§ Task prompt
Write out exactly the lines below that run from the one containing "wereldstad met een" through the one containing "een bruisende buurt", both included, with no other lines.

===== Input for this task =====

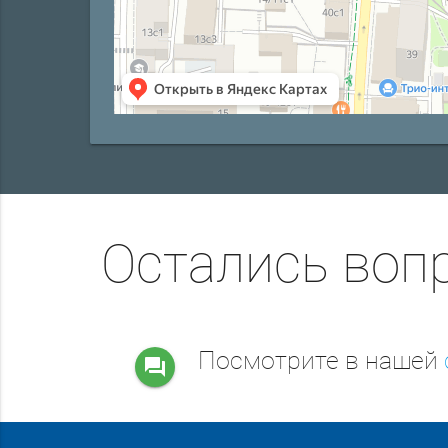
Остались воп
Посмотрите в нашей
question_answer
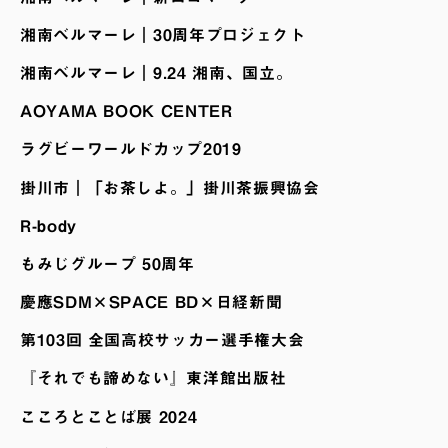
湘南ベルマーレ｜30周年プロジェクト
湘南ベルマーレ｜9.24 湘南、国立。
AOYAMA BOOK CENTER
ラグビーワールドカップ2019
掛川市｜「お茶しよ。」掛川茶振興協会
R-body
もみじグループ 50周年
慶應SDM×SPACE BD×日経新聞
第103回 全国高校サッカー選手権大会
『それでも諦めない』東洋館出版社
こころとことば展 2024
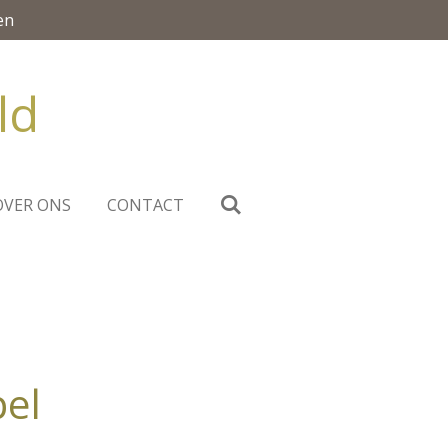
en
ld
OVER ONS
CONTACT
pel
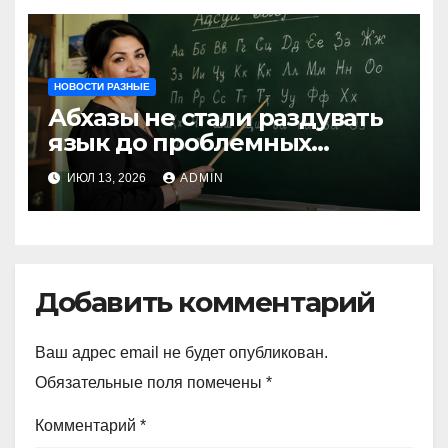
НОВОСТИ РАЗНЫЕ
Абхазы не стали раздувать
язык до проблемных
размеров
ИЮЛ 13, 2026
ADMIN
Добавить комментарий
Ваш адрес email не будет опубликован.
Обязательные поля помечены
*
Комментарий
*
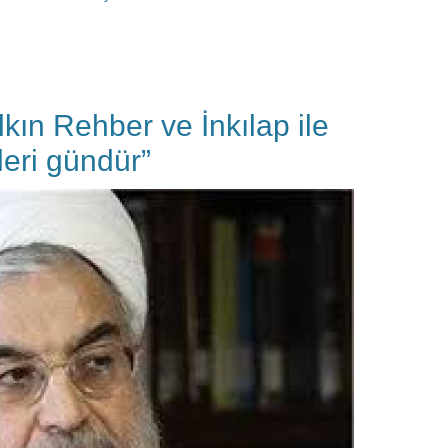
kın Rehber ve İnkılap ile
kleri gündür”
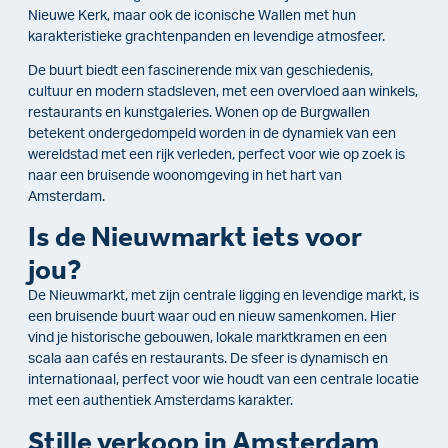
Nieuwe Kerk, maar ook de iconische Wallen met hun
karakteristieke grachtenpanden en levendige atmosfeer.
De buurt biedt een fascinerende mix van geschiedenis,
cultuur en modern stadsleven, met een overvloed aan winkels,
restaurants en kunstgaleries. Wonen op de Burgwallen
betekent ondergedompeld worden in de dynamiek van een
wereldstad met een rijk verleden, perfect voor wie op zoek is
naar een bruisende woonomgeving in het hart van
Amsterdam.
Is de Nieuwmarkt iets voor
jou?
De Nieuwmarkt, met zijn centrale ligging en levendige markt, is
een bruisende buurt waar oud en nieuw samenkomen. Hier
vind je historische gebouwen, lokale marktkramen en een
scala aan cafés en restaurants. De sfeer is dynamisch en
internationaal, perfect voor wie houdt van een centrale locatie
met een authentiek Amsterdams karakter.
Stille verkoop in Amsterdam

=====

§ Solution
wereldstad met een rijk verleden, perfect voor wie op zoek is
naar een bruisende woonomgeving in het hart van
Amsterdam.
Is de Nieuwmarkt iets voor
jou?
De Nieuwmarkt, met zijn centrale ligging en levendige markt, is
een bruisende buurt waar oud en nieuw samenkomen. Hier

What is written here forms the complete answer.